1.1.3 Data Compression in Real Time
To avoid overload the database, the server does a simple compression in time of insertion.One data won't be stored at the database unless it would be different to the previous one or it would be a difference of 24 hours between both of them.
For example, supposing an interval of approximately 1 hour, then the sequence 0,1,0,0,0,0,0,0,1,1,0,0 is kept in the database as 0,1,0,1,0. It won't kept other consecutive 0 unless 24 h. have passed.
The graph that is shown next has been drawn from the data of the previous example. Only the data in red has been inserted in the database.
The compression affects to the algorithms of data processing. Either to the metrics as to the graphs, and it's important to consider that you should fill in the blanks that are caused by the compression.
Considering all the previous things, in order to calculate with the data of a given module the interval and the starting data, you should follow these steps:
- Search for the previous data out of the interval and date given. If it exists, you have to put it at the beginning of the range. If it doesn't exist, then previously there was no data.
- Search the following data out of the range and data given until a maximum equal to the module interval. If it exists, then you have to put it at the end of the interval. If not, you have to extend the last available value until the end of the interval.
- All data should be check, considering that one data is valid until we get another data.
1.1.4 Data compaction
Pandora FMS has included a system to "compact" database information. This system is focus on small / mid-size deployments (250-500 agents, < 100,000 modules) which want to have a long history information but "loosing" some resolution.
Pandora FMS database maintance, which is executed each day do a scan of old data subject to be compacted.
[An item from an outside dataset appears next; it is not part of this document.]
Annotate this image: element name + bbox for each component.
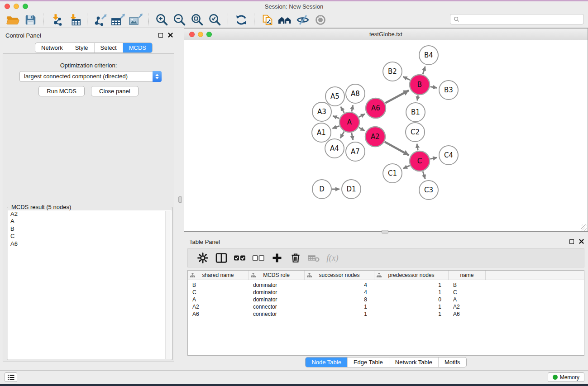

This compactation is done using a simple linear interpolation, that means, if you have 10,000 points of information in a day, you will get a result of a process of interpolation, which replace that 10,000 points for 1000 points.
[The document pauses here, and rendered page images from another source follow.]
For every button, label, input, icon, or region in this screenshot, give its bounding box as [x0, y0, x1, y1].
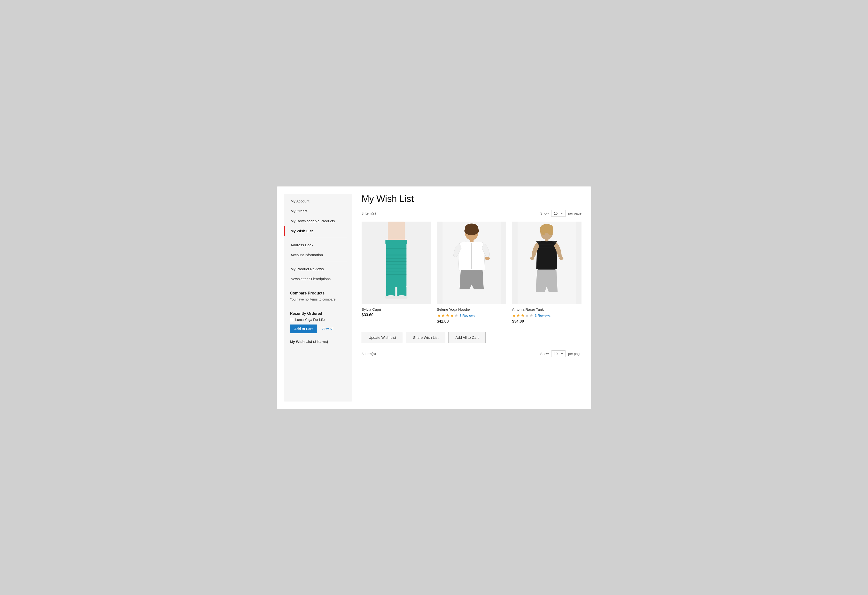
svg-point-28 [540, 225, 546, 235]
recently-ordered-checkbox[interactable] [290, 318, 293, 321]
update-wish-list-button[interactable]: Update Wish List [362, 332, 403, 343]
star-3-1: ★ [512, 313, 516, 318]
svg-rect-16 [385, 296, 397, 298]
svg-rect-2 [386, 244, 406, 287]
sidebar-item-my-wish-list[interactable]: My Wish List [284, 226, 352, 236]
svg-rect-17 [396, 296, 407, 298]
star-2-5: ★ [454, 313, 458, 318]
product-card-antonia-racer-tank: Antonia Racer Tank ★ ★ ★ ★ ★ 3 Reviews $… [512, 221, 582, 325]
sidebar: My Account My Orders My Downloadable Pro… [284, 194, 352, 402]
svg-rect-12 [386, 286, 395, 296]
product-card-sylvia-capri: Sylvia Capri $33.60 [362, 221, 431, 325]
star-3-2: ★ [516, 313, 520, 318]
sidebar-item-my-account[interactable]: My Account [284, 196, 352, 206]
show-label-top: Show [540, 211, 549, 215]
share-wish-list-button[interactable]: Share Wish List [406, 332, 445, 343]
reviews-link-2[interactable]: 3 Reviews [460, 314, 475, 317]
sidebar-item-my-downloadable-products[interactable]: My Downloadable Products [284, 216, 352, 226]
items-count-row-bottom: 3 Item(s) Show 10 20 50 per page [362, 350, 582, 357]
add-to-cart-button[interactable]: Add to Cart [290, 325, 317, 333]
product-price-3: $34.00 [512, 319, 582, 323]
product-name-3[interactable]: Antonia Racer Tank [512, 307, 582, 312]
page-wrapper: My Account My Orders My Downloadable Pro… [277, 186, 591, 409]
star-3-3: ★ [521, 313, 525, 318]
show-label-bottom: Show [540, 352, 549, 356]
product-svg-1 [362, 221, 431, 304]
per-page-select-bottom[interactable]: 10 20 50 [551, 350, 566, 357]
product-svg-2 [437, 221, 506, 304]
product-name-2[interactable]: Selene Yoga Hoodie [437, 307, 506, 312]
products-grid: Sylvia Capri $33.60 [362, 221, 582, 325]
per-page-select-top[interactable]: 10 20 50 [551, 210, 566, 217]
product-svg-3 [512, 221, 582, 304]
product-price-1: $33.60 [362, 313, 431, 317]
sidebar-item-my-product-reviews[interactable]: My Product Reviews [284, 264, 352, 274]
items-count-row-top: 3 Item(s) Show 10 20 50 per page [362, 210, 582, 217]
items-count-top: 3 Item(s) [362, 211, 376, 215]
svg-point-29 [548, 225, 554, 235]
svg-point-24 [485, 257, 490, 260]
product-price-2: $42.00 [437, 319, 506, 323]
recently-ordered-section: Recently Ordered Luma Yoga For Life Add … [284, 307, 352, 336]
star-2-3: ★ [446, 313, 450, 318]
view-all-link[interactable]: View All [321, 327, 333, 331]
product-image-antonia-racer-tank[interactable] [512, 221, 582, 304]
compare-products-section: Compare Products You have no items to co… [284, 286, 352, 307]
sidebar-nav: My Account My Orders My Downloadable Pro… [284, 194, 352, 286]
svg-point-21 [464, 226, 479, 235]
main-content: My Wish List 3 Item(s) Show 10 20 50 per… [359, 194, 584, 402]
svg-point-33 [530, 257, 534, 260]
sidebar-item-address-book[interactable]: Address Book [284, 240, 352, 250]
per-page-label-bottom: per page [568, 352, 582, 356]
star-3-4: ★ [525, 313, 529, 318]
compare-products-text: You have no items to compare. [290, 297, 346, 301]
product-image-selene-yoga-hoodie[interactable] [437, 221, 506, 304]
star-2-2: ★ [441, 313, 445, 318]
stars-2: ★ ★ ★ ★ ★ [437, 313, 458, 318]
recently-ordered-title: Recently Ordered [290, 312, 346, 316]
reviews-link-3[interactable]: 3 Reviews [535, 314, 551, 317]
sidebar-divider-2 [289, 262, 347, 262]
items-count-bottom: 3 Item(s) [362, 351, 376, 356]
star-2-1: ★ [437, 313, 441, 318]
recently-ordered-item-name: Luma Yoga For Life [295, 318, 325, 322]
sidebar-item-account-information[interactable]: Account Information [284, 250, 352, 260]
star-2-4: ★ [450, 313, 454, 318]
sidebar-item-my-orders[interactable]: My Orders [284, 206, 352, 216]
sidebar-item-newsletter-subscriptions[interactable]: Newsletter Subscriptions [284, 274, 352, 284]
svg-rect-13 [397, 286, 406, 296]
per-page-label-top: per page [568, 211, 582, 215]
svg-rect-0 [388, 221, 405, 241]
product-image-sylvia-capri[interactable] [362, 221, 431, 304]
product-rating-2: ★ ★ ★ ★ ★ 3 Reviews [437, 313, 506, 318]
action-buttons: Update Wish List Share Wish List Add All… [362, 332, 582, 343]
product-card-selene-yoga-hoodie: Selene Yoga Hoodie ★ ★ ★ ★ ★ 3 Reviews $… [437, 221, 506, 325]
star-3-5: ★ [529, 313, 533, 318]
sidebar-wish-list-title: My Wish List (3 items) [284, 336, 352, 346]
add-all-to-cart-button[interactable]: Add All to Cart [448, 332, 486, 343]
stars-3: ★ ★ ★ ★ ★ [512, 313, 533, 318]
page-title: My Wish List [362, 194, 582, 204]
recently-ordered-item: Luma Yoga For Life [290, 318, 346, 322]
product-rating-3: ★ ★ ★ ★ ★ 3 Reviews [512, 313, 582, 318]
per-page-control-bottom: Show 10 20 50 per page [540, 350, 582, 357]
product-name-1[interactable]: Sylvia Capri [362, 307, 431, 312]
per-page-control-top: Show 10 20 50 per page [540, 210, 582, 217]
compare-products-title: Compare Products [290, 291, 346, 295]
svg-point-34 [559, 257, 564, 260]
This, obviously "loose" information, because is an interpolation, BUT also saves database storage and on long term graphs (monthly, yearly) the graphs are mostly the same. In big databases this behaviour coult be "costly" in terms on database performance, and should be disabled and you should use the history database model instead.
1.1.5 History database
This is an Enterprise feature, and is used to store the information from a given point in time, for example, data with more than one month in a different database. This database must be in a different physical server (no virtualize here, please!). Automatically, when you request a data graph for 1 year, Pandora FMS will look the first XX days in the "realtime/main" database and the other information in the history database. In this way you can avoid to have performance penalties when you store a huge ammount of information in your system.
To configure this, you need to setup manually in another server, a history database (importing the Pandora FMS DB Schema into it, without data), and setup permissions to allow access to it from the main Pandora FMS server.
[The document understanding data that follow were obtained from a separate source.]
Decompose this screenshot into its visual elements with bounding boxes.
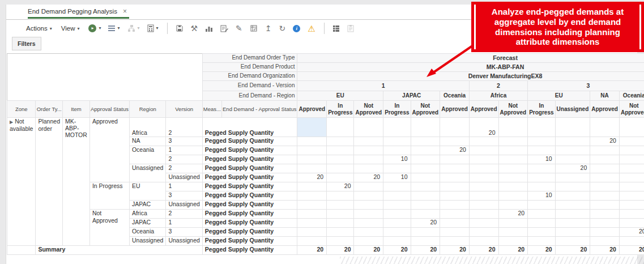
region-cell[interactable]: Oceania bbox=[129, 146, 165, 164]
measure-cell[interactable]: Pegged Supply Quantity bbox=[202, 237, 297, 246]
version-cell[interactable]: 1 bbox=[166, 146, 202, 155]
data-cell[interactable] bbox=[590, 182, 620, 191]
data-cell[interactable] bbox=[555, 219, 590, 228]
data-cell[interactable] bbox=[555, 137, 590, 146]
version-cell[interactable]: Unassigned bbox=[166, 173, 202, 182]
column-header-cell[interactable]: In Progress bbox=[528, 101, 555, 118]
data-cell[interactable] bbox=[411, 137, 440, 146]
data-cell[interactable] bbox=[555, 228, 590, 237]
actions-menu-button[interactable]: Actions ▾ bbox=[26, 25, 52, 32]
data-cell[interactable] bbox=[297, 137, 327, 146]
data-cell[interactable]: 20 bbox=[297, 173, 327, 182]
data-cell[interactable] bbox=[327, 173, 354, 182]
data-cell[interactable] bbox=[590, 201, 620, 210]
data-cell[interactable]: 10 bbox=[528, 155, 555, 164]
column-header-cell[interactable]: In Progress bbox=[383, 101, 411, 118]
column-header-cell[interactable]: Approved bbox=[469, 101, 498, 118]
data-cell[interactable] bbox=[383, 164, 411, 173]
data-cell[interactable] bbox=[411, 118, 440, 137]
measure-cell[interactable]: Pegged Supply Quantity bbox=[202, 155, 297, 164]
data-cell[interactable] bbox=[498, 191, 528, 201]
data-cell[interactable]: 20 bbox=[619, 228, 644, 237]
column-header-cell[interactable]: Approved bbox=[297, 101, 327, 118]
data-cell[interactable] bbox=[440, 182, 470, 191]
data-cell[interactable] bbox=[619, 219, 644, 228]
data-cell[interactable] bbox=[411, 191, 440, 201]
data-cell[interactable] bbox=[555, 146, 590, 155]
region-cell[interactable]: JAPAC bbox=[129, 219, 165, 228]
tools-button[interactable]: ⚒ bbox=[191, 24, 198, 32]
data-cell[interactable] bbox=[590, 237, 620, 246]
data-cell[interactable] bbox=[498, 182, 528, 191]
data-cell[interactable] bbox=[590, 155, 620, 164]
version-cell[interactable]: 3 bbox=[166, 228, 202, 237]
version-cell[interactable]: 2 bbox=[166, 118, 202, 137]
data-cell[interactable] bbox=[619, 191, 644, 201]
data-cell[interactable] bbox=[354, 191, 383, 201]
data-cell[interactable] bbox=[297, 191, 327, 201]
data-cell[interactable]: 20 bbox=[327, 182, 354, 191]
region-cell[interactable]: EU bbox=[129, 182, 165, 201]
calculator-menu-button[interactable]: ▾ bbox=[147, 24, 159, 32]
column-header-cell[interactable]: Unassigned bbox=[555, 101, 590, 118]
data-cell[interactable] bbox=[555, 182, 590, 191]
column-header-cell[interactable]: EU bbox=[528, 91, 590, 101]
data-cell[interactable] bbox=[619, 237, 644, 246]
region-cell[interactable]: Unassigned bbox=[129, 237, 165, 246]
data-cell[interactable] bbox=[354, 137, 383, 146]
data-cell[interactable]: 10 bbox=[383, 173, 411, 182]
region-cell[interactable]: Africa bbox=[129, 210, 165, 219]
data-cell[interactable] bbox=[440, 191, 470, 201]
data-cell[interactable] bbox=[619, 118, 644, 137]
data-cell[interactable] bbox=[619, 173, 644, 182]
version-cell[interactable]: 3 bbox=[166, 191, 202, 201]
pivot-export-button[interactable] bbox=[250, 24, 258, 32]
data-cell[interactable] bbox=[327, 137, 354, 146]
column-header-cell[interactable]: EU bbox=[297, 91, 383, 101]
column-header-cell[interactable]: 3 bbox=[528, 81, 644, 91]
data-cell[interactable] bbox=[619, 201, 644, 210]
data-cell[interactable] bbox=[498, 155, 528, 164]
data-cell[interactable] bbox=[469, 146, 498, 155]
data-cell[interactable] bbox=[469, 137, 498, 146]
data-cell[interactable] bbox=[411, 237, 440, 246]
data-cell[interactable]: 10 bbox=[383, 155, 411, 164]
data-cell[interactable] bbox=[383, 210, 411, 219]
data-cell[interactable] bbox=[440, 137, 470, 146]
data-cell[interactable] bbox=[354, 237, 383, 246]
data-cell[interactable] bbox=[383, 228, 411, 237]
data-cell[interactable] bbox=[469, 210, 498, 219]
version-cell[interactable]: Unassigned bbox=[166, 237, 202, 246]
column-header-cell[interactable]: Approved bbox=[440, 101, 470, 118]
region-cell[interactable]: Unassigned bbox=[129, 164, 165, 182]
data-cell[interactable]: 20 bbox=[354, 173, 383, 182]
data-cell[interactable] bbox=[354, 155, 383, 164]
region-cell[interactable]: Africa bbox=[129, 118, 165, 137]
data-cell[interactable]: 10 bbox=[528, 191, 555, 201]
data-cell[interactable] bbox=[619, 210, 644, 219]
data-cell[interactable] bbox=[498, 146, 528, 155]
data-cell[interactable] bbox=[327, 155, 354, 164]
column-header-cell[interactable]: NA bbox=[590, 91, 620, 101]
data-cell[interactable] bbox=[327, 237, 354, 246]
data-cell[interactable] bbox=[528, 146, 555, 155]
tab-close-icon[interactable]: × bbox=[123, 7, 127, 15]
data-cell[interactable]: 20 bbox=[555, 246, 590, 255]
data-cell[interactable] bbox=[411, 182, 440, 191]
measure-cell[interactable]: Pegged Supply Quantity bbox=[202, 173, 297, 182]
edit-layout-button[interactable] bbox=[220, 24, 228, 32]
measure-cell[interactable]: Pegged Supply Quantity bbox=[202, 246, 297, 255]
region-cell[interactable]: JAPAC bbox=[129, 201, 165, 210]
data-cell[interactable] bbox=[297, 164, 327, 173]
data-cell[interactable] bbox=[297, 182, 327, 191]
upload-button[interactable]: ↥ bbox=[265, 24, 272, 32]
data-cell[interactable] bbox=[619, 146, 644, 155]
data-cell[interactable]: 20 bbox=[469, 118, 498, 137]
data-cell[interactable] bbox=[354, 201, 383, 210]
data-cell[interactable] bbox=[440, 164, 470, 173]
data-cell[interactable] bbox=[297, 201, 327, 210]
data-cell[interactable] bbox=[297, 237, 327, 246]
data-cell[interactable] bbox=[555, 210, 590, 219]
data-cell[interactable]: 20 bbox=[528, 246, 555, 255]
data-cell[interactable] bbox=[440, 228, 470, 237]
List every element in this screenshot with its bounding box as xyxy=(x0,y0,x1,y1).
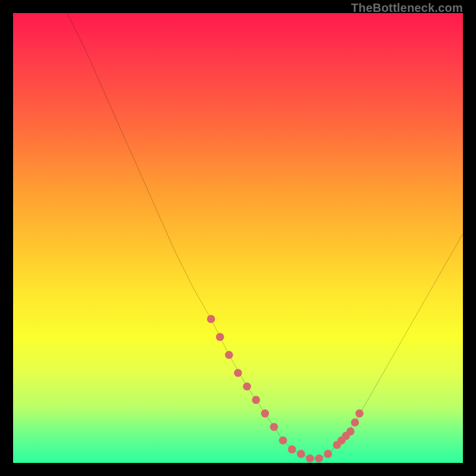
chart-svg xyxy=(13,13,463,463)
watermark-text: TheBottleneck.com xyxy=(351,1,463,15)
highlight-markers xyxy=(207,315,364,462)
marker-dot xyxy=(234,369,242,377)
marker-dot xyxy=(252,396,260,404)
marker-dot xyxy=(355,409,364,418)
marker-dot xyxy=(288,446,296,454)
marker-dot xyxy=(346,427,355,436)
marker-dot xyxy=(297,450,305,458)
bottleneck-curve xyxy=(67,13,463,458)
marker-dot xyxy=(216,333,224,342)
marker-dot xyxy=(324,450,332,458)
marker-dot xyxy=(306,455,314,463)
marker-dot xyxy=(243,383,251,391)
marker-dot xyxy=(279,436,287,444)
chart-frame: TheBottleneck.com xyxy=(0,0,476,476)
marker-dot xyxy=(207,315,215,323)
marker-dot xyxy=(315,455,323,463)
marker-dot xyxy=(261,409,270,418)
marker-dot xyxy=(225,351,233,359)
marker-dot xyxy=(270,423,278,431)
curve-line xyxy=(67,13,463,458)
marker-dot xyxy=(351,418,359,427)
Go to Setup -> History database and configure there the settings to access the history database.
Some settings interesting which need to be explained:
- Days: max days information is stored in main database. After that date, data will be moved to history db. 30 days is a good default.
- Step: This acts like a buffer, database maintance script, will take XX registers from database, will insert it in the history database and will delete it from main database. This is timeconsuming, and size depends on your setup, 1000 is a good default value.
- Delay: After a block of step modules, script will wait for delay seconds. Useful if your database performance is poor, to avoid locks. Use values only between 1-5.
The default configuration of Pandora FMS does NOT transfer string type data to the historical database, however, if we have modified this configuration and our historical database is receiving this type of information it is essential that we configure its purging otherwise it will end up occupying too much time, causing big problems, besides having a negative impact on the performance.
To configure this parameter we must run a query directly in the database to determine the days after which this information will be purged. The table we are interested in is tconfig and the field string_purge. If we wanted for example to set 30 days for the purging of this type of information, for example, we would run the next query directly on the historical database:
UPDATE tconfig SET value = 30 WHERE token = "string_purge";
A good way to test this is to run the database maintance script manually:
There shouldn't be any reported error.
1.2 Status of The Modules in Pandora FMS
In Pandora FMS the modules can have different status: Unkown, Normal, Warning, Critical or with Fired Alerts.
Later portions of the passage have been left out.